More recently, no-one is expressing the rage of a divided nation as
articulately as Jason Williamson of Sleaford Mods.
But Half Man
Half Biscuit. Named, allegedly after a
portly employee of the late, unlamented Birkenhead record shop Skellington. 33 years in existence, on their thirteenth
album (not including compilations). An incredible, intelligent band, which use
biblical quotes, poems, the blues, and parodies of well-known songs to
chronicle the sheer banality, frustration, and often (but not always) joy of
human existence. They are still,
stunningly on the same label: Probe Plus. An offshoot of the Liverpool record shop,
where it was often a Scouse rite of passage to be insulted by Pete Burns.
And there are
bands out there, which use humour to get their point across. Carter USM, The Beautiful South, Shellsuit,
The Lancashire Hotpots. These all have
their own evangelists, claiming that they use laughter to distract us. We can argue forever about the psychological
effect of humour, to mask horror. Let’s
leave it to the psychologists. They know
best. Possibly.
Perhaps the
ire and the fire of HMHB come from the fact they are not a Scouse band (a
common misconception), but Birkenhead.
For those who don’t know it, Birkenhead is the dark side of The Mersey,
literally and figuratively. Once through
a looking glass of a tunnel, you are looking back on the Liverpool
skyline. If you support Liverpool or
Everton, you’re a ‘tunnel rat’.
Appropriately enough, the band are Tranmere Rovers fans, a club who have a song
that goes ‘Fuck your cathedrals and fuck
your Pier Head/Don’t call us Scousers/We’re
From Birkenhead’. The wrong word,
the merest glint of a wrong look can lead to an altercation.

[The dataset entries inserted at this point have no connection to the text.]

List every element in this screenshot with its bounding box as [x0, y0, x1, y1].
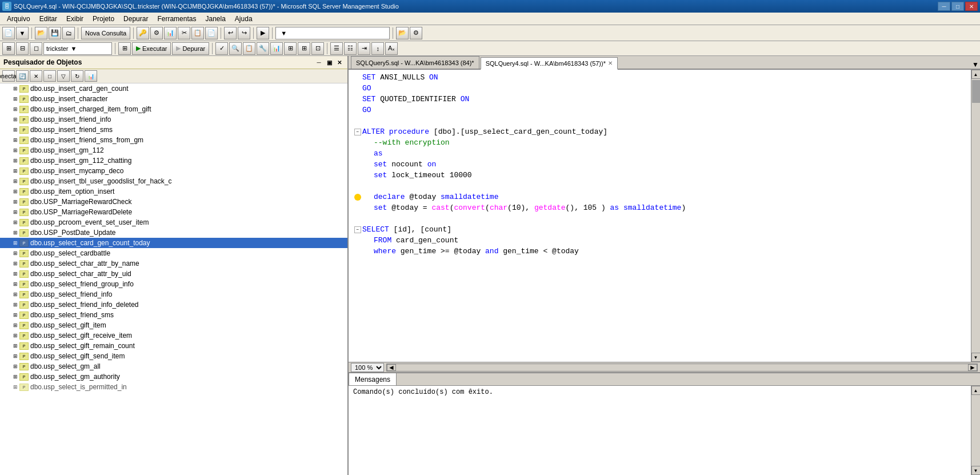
tab-dropdown-btn[interactable]: ▼ [971, 61, 980, 69]
tool3[interactable]: 📊 [164, 27, 177, 39]
tab-sqlquery5[interactable]: SQLQuery5.sql - W...KA\bm4618343 (84)* [351, 56, 479, 69]
expand-icon[interactable]: ⊞ [11, 157, 19, 165]
oe-filter-btn[interactable]: ▽ [57, 70, 70, 82]
expand-icon[interactable]: ⊞ [11, 383, 19, 391]
qt-btn15[interactable]: ⇥ [358, 42, 370, 55]
oe-sync-btn[interactable]: ↻ [71, 70, 83, 82]
expand-icon[interactable]: ⊞ [11, 239, 19, 247]
new-dropdown[interactable]: ▼ [16, 27, 29, 39]
expand-icon[interactable]: ⊞ [11, 321, 19, 329]
list-item[interactable]: ⊞ P dbo.usp_select_is_permitted_in [0, 382, 347, 392]
list-item[interactable]: ⊞ P dbo.usp_insert_tbl_user_goodslist_fo… [0, 176, 347, 186]
list-item[interactable]: ⊞ P dbo.USP_MarriageRewardCheck [0, 197, 347, 207]
oe-connect-btn[interactable]: Conectar▼ [2, 70, 15, 82]
oe-close-btn[interactable]: ✕ [335, 58, 344, 67]
tool4[interactable]: ✂ [178, 27, 190, 39]
qt-btn14[interactable]: ☷ [344, 42, 357, 55]
list-item[interactable]: ⊞ P dbo.usp_pcroom_event_set_user_item [0, 217, 347, 227]
zoom-selector[interactable]: 100 % 75 % 150 % [351, 363, 384, 372]
h-scrollbar[interactable]: ◄ ► [386, 364, 978, 372]
expand-icon[interactable]: ⊞ [11, 136, 19, 144]
list-item[interactable]: ⊞ P dbo.usp_select_gift_item [0, 320, 347, 330]
menu-janela[interactable]: Janela [201, 13, 230, 25]
right-btn2[interactable]: ⚙ [410, 27, 422, 39]
right-btn1[interactable]: 📂 [396, 27, 409, 39]
expand-icon[interactable]: ⊞ [11, 198, 19, 206]
qt-btn17[interactable]: Aₓ [385, 42, 398, 55]
close-button[interactable]: ✕ [965, 2, 978, 11]
qt-btn7[interactable]: 📋 [243, 42, 255, 55]
list-item[interactable]: ⊞ P dbo.usp_select_char_attr_by_name [0, 258, 347, 269]
list-item[interactable]: ⊞ P dbo.usp_insert_friend_info [0, 114, 347, 125]
list-item[interactable]: ⊞ P dbo.usp_insert_character [0, 94, 347, 104]
expand-icon[interactable]: ⊞ [11, 260, 19, 268]
list-item[interactable]: ⊞ P dbo.usp_insert_friend_sms [0, 125, 347, 135]
tool5[interactable]: 📋 [191, 27, 204, 39]
qt-btn8[interactable]: 🔧 [257, 42, 269, 55]
fold-button[interactable]: − [354, 129, 361, 135]
fold-button[interactable]: − [354, 226, 361, 233]
list-item[interactable]: ⊞ P dbo.usp_insert_card_gen_count [0, 83, 347, 94]
tool1[interactable]: 🔑 [137, 27, 149, 39]
menu-editar[interactable]: Editar [35, 13, 62, 25]
scroll-right-btn[interactable]: ► [968, 364, 977, 371]
qt-btn9[interactable]: 📊 [270, 42, 283, 55]
expand-icon[interactable]: ⊞ [11, 177, 19, 185]
db-dropdown[interactable]: trickster ▼ [43, 42, 112, 55]
list-item[interactable]: ⊞ P dbo.usp_select_gift_remain_count [0, 341, 347, 351]
list-item[interactable]: ⊞ P dbo.usp_select_gift_send_item [0, 351, 347, 361]
msg-scroll-down[interactable]: ▼ [971, 466, 981, 475]
expand-icon[interactable]: ⊞ [11, 373, 19, 381]
expand-icon[interactable]: ⊞ [11, 218, 19, 226]
expand-icon[interactable]: ⊞ [11, 332, 19, 340]
execute-btn[interactable]: ▶ Executar [132, 42, 171, 55]
oe-pin-btn[interactable]: ─ [314, 58, 323, 67]
list-item[interactable]: ⊞ P dbo.usp_select_gm_authority [0, 372, 347, 382]
open-btn[interactable]: 📂 [35, 27, 47, 39]
list-item[interactable]: ⊞ P dbo.usp_select_friend_group_info [0, 279, 347, 289]
qt-btn13[interactable]: ☰ [330, 42, 343, 55]
tool2[interactable]: ⚙ [150, 27, 163, 39]
debug-start[interactable]: ▶ [257, 27, 269, 39]
list-item[interactable]: ⊞ P dbo.usp_insert_mycamp_deco [0, 166, 347, 176]
expand-icon[interactable]: ⊞ [11, 270, 19, 278]
menu-arquivo[interactable]: Arquivo [2, 13, 35, 25]
list-item[interactable]: ⊞ P dbo.usp_select_gift_receive_item [0, 330, 347, 341]
qt-btn5[interactable]: ✓ [215, 42, 228, 55]
msg-scroll-up[interactable]: ▲ [971, 386, 981, 395]
list-item[interactable]: ⊞ P dbo.USP_PostDate_Update [0, 227, 347, 238]
oe-report-btn[interactable]: 📊 [85, 70, 97, 82]
qt-btn4[interactable]: ⊞ [118, 42, 131, 55]
maximize-button[interactable]: □ [951, 2, 964, 11]
expand-icon[interactable]: ⊞ [11, 167, 19, 175]
list-item[interactable]: ⊞ P dbo.usp_select_friend_sms [0, 310, 347, 320]
qt-btn10[interactable]: ⊞ [284, 42, 297, 55]
tab-close-icon[interactable]: ✕ [608, 60, 613, 66]
messages-scrollbar[interactable]: ▲ ▼ [971, 386, 980, 475]
qt-btn3[interactable]: ◻ [30, 42, 42, 55]
expand-icon[interactable]: ⊞ [11, 311, 19, 319]
menu-ajuda[interactable]: Ajuda [230, 13, 257, 25]
expand-icon[interactable]: ⊞ [11, 301, 19, 309]
scroll-down-btn[interactable]: ▼ [971, 353, 981, 362]
expand-icon[interactable]: ⊞ [11, 352, 19, 360]
expand-icon[interactable]: ⊞ [11, 280, 19, 288]
list-item[interactable]: ⊞ P dbo.USP_MarriageRewardDelete [0, 207, 347, 217]
oe-tree[interactable]: ⊞ P dbo.usp_insert_card_gen_count ⊞ P db… [0, 83, 347, 475]
oe-float-btn[interactable]: ▣ [325, 58, 334, 67]
debug-btn[interactable]: ▶ Depurar [172, 42, 209, 55]
new-btn[interactable]: 📄 [2, 27, 15, 39]
save-btn[interactable]: 💾 [49, 27, 61, 39]
scroll-left-btn[interactable]: ◄ [387, 364, 396, 371]
expand-icon[interactable]: ⊞ [11, 362, 19, 370]
menu-depurar[interactable]: Depurar [119, 13, 153, 25]
oe-refresh-btn[interactable]: 🔄 [16, 70, 29, 82]
list-item[interactable]: ⊞ P dbo.usp_select_char_attr_by_uid [0, 269, 347, 279]
context-dropdown[interactable]: ▼ [275, 27, 390, 39]
qt-btn16[interactable]: ↕ [371, 42, 384, 55]
expand-icon[interactable]: ⊞ [11, 95, 19, 103]
tab-sqlquery4[interactable]: SQLQuery4.sql - W...KA\bm4618343 (57))* … [481, 57, 618, 70]
list-item[interactable]: ⊞ P dbo.usp_select_cardbattle [0, 248, 347, 258]
list-item[interactable]: ⊞ P dbo.usp_insert_gm_112_chatting [0, 155, 347, 166]
expand-icon[interactable]: ⊞ [11, 290, 19, 298]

I should know, I lived there.
No-one does
what they do: the day to day doledrum of living, the hope that there might; possibly
be a better life out there, the ameliorative effects of bad TV, football and
laughing at the foolish and banal concept of ‘celebrity’. Considering this
process began in 1985; and it is easy to see why you can call them more of a
working class prophet than any sensitive soul with a low grade in AS Level and
within earshot of a Nick Drake album.
They are not
often on the radio, sadly. Joy Division Oven Gloves became the
theme to the campaign to save 6Music from closure. Having been successful, it’s only Gideon Coe;
the erudite, phlegmatic soul of the station plays them on a regular basis. I would urge you to put your tablet down and
download some of their albums. Or maybe
go to Probe and meet with the holier than thou vibes of the staff. Another
reason to do so: you won’t get every
line, every joke, straight away. It’ll
percolate down, like a nice, intellectual cup of coffee.
We live in
strange times. The country is
represented by idiots, careerists and ideologues. The lights grow dimmer and the price of bread
rises. As things change, we should be
angry: but thoughtful at the same time, laughing in the face of entropy, the
use of your voice in some satanic plot.
We need to be mindful, but disciplined. Or, to use the title of their
latest album: No One Cares About Your
Creative Hub, So Get Your Fuckin’ Hedge Cut.